(Data for analysis)
· · · · ·
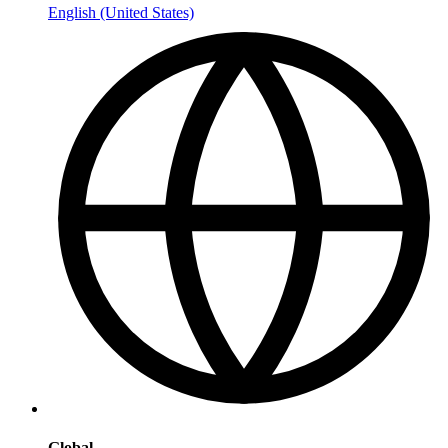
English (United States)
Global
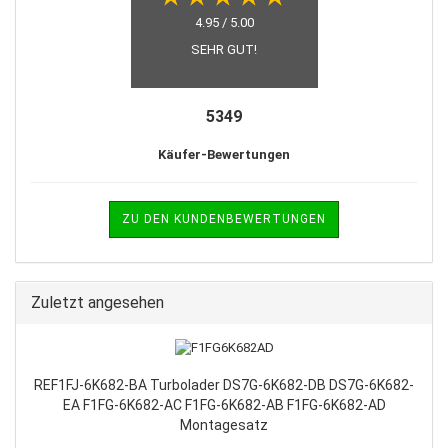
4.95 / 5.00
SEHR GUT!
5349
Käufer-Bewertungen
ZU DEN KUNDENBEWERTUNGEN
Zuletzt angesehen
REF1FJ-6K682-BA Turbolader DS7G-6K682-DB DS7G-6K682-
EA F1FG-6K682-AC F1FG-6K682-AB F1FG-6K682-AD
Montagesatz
· · · · ·
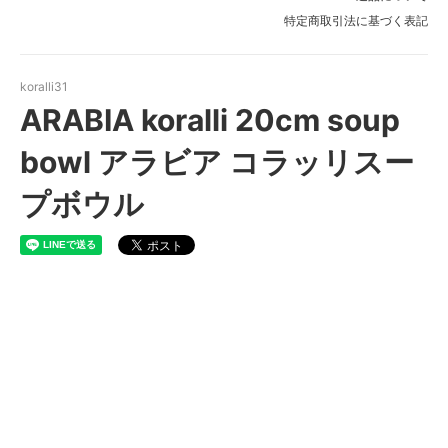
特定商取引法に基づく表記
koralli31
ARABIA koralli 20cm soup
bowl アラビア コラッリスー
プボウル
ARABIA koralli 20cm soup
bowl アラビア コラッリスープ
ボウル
· · · · ·
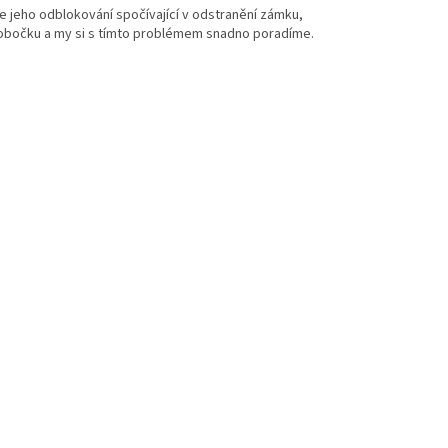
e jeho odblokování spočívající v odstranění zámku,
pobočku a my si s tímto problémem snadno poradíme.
· · · · ·
(What this task involves) Give again the lines of the listing above that run from the one with "English (United States)" up to and including the one with "Montagesatz". Keep them exact and omit the pictures.

(Your response)
English (United States)
Global
4.95 / 5.00
SEHR GUT!
5349
Käufer-Bewertungen
ZU DEN KUNDENBEWERTUNGEN
Zuletzt angesehen
REF1FJ-6K682-BA Turbolader DS7G-6K682-DB DS7G-6K682-
EA F1FG-6K682-AC F1FG-6K682-AB F1FG-6K682-AD
Montagesatz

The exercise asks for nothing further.